If the Pinnacle Tower collapsed now, the reinforced concrete of the foundation wall would hopefully shield this tunnel from the worst of the impact.

Clara collapsed against the damp brick wall of the tunnel, gasping for air. Total darkness enveloped them, broken only by the dim beam of the penlight lying on the ground.

She crawled over to Julian, checking his pulse again. It was weaker.

"No, no, no," Clara sobbed, pressing her hands frantically against the blood-soaked tourniquet. "Julian, please. Don't do this."

Suddenly, a sound pierced the darkness.

It wasn't the groan of a dying building. It wasn't the rush of water.

It was the unmistakable, terrifyingly loud sound of a pump-action shotgun racking a shell into the chamber.

*Clack-clack.*

Clara froze. Her heart stopped completely.

The sound had come from the absolute pitch-black depths of the utility tunnel, less than twenty feet away.

"Step away from the body, Doctor Vance," a deep, rough voice echoed from the darkness.

Clara slowly raised her head, her hands hovering defensively over Julian. The beam of the penlight on the ground illuminated a pair of heavy, military-grade combat boots stepping into the light.
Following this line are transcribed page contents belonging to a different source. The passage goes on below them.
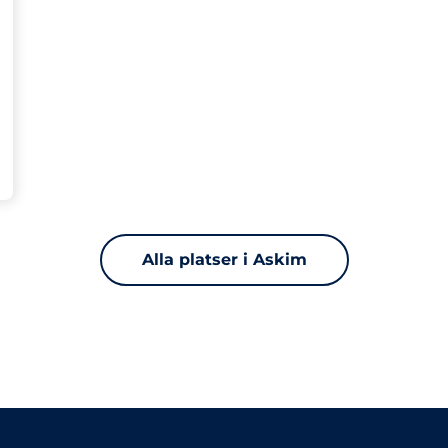
Alla platser i Askim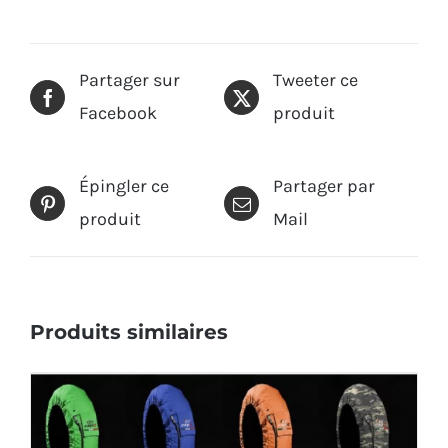
Partager sur
Tweeter ce
Facebook
produit
Épingler ce
Partager par
produit
Mail
Produits similaires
Then, the blinding glare of a high-powered tactical flashlight clicked on, hitting Clara directly in the eyes. She squinted, completely blinded, raising a hand to shield her face.

Behind the blinding light, she could just make out the massive, imposing silhouette of a man aiming the barrel of a shotgun directly at her chest.

"I won't ask twice," the voice growled, cold and devoid of any emotion. "Take your hands off Julian Thorne."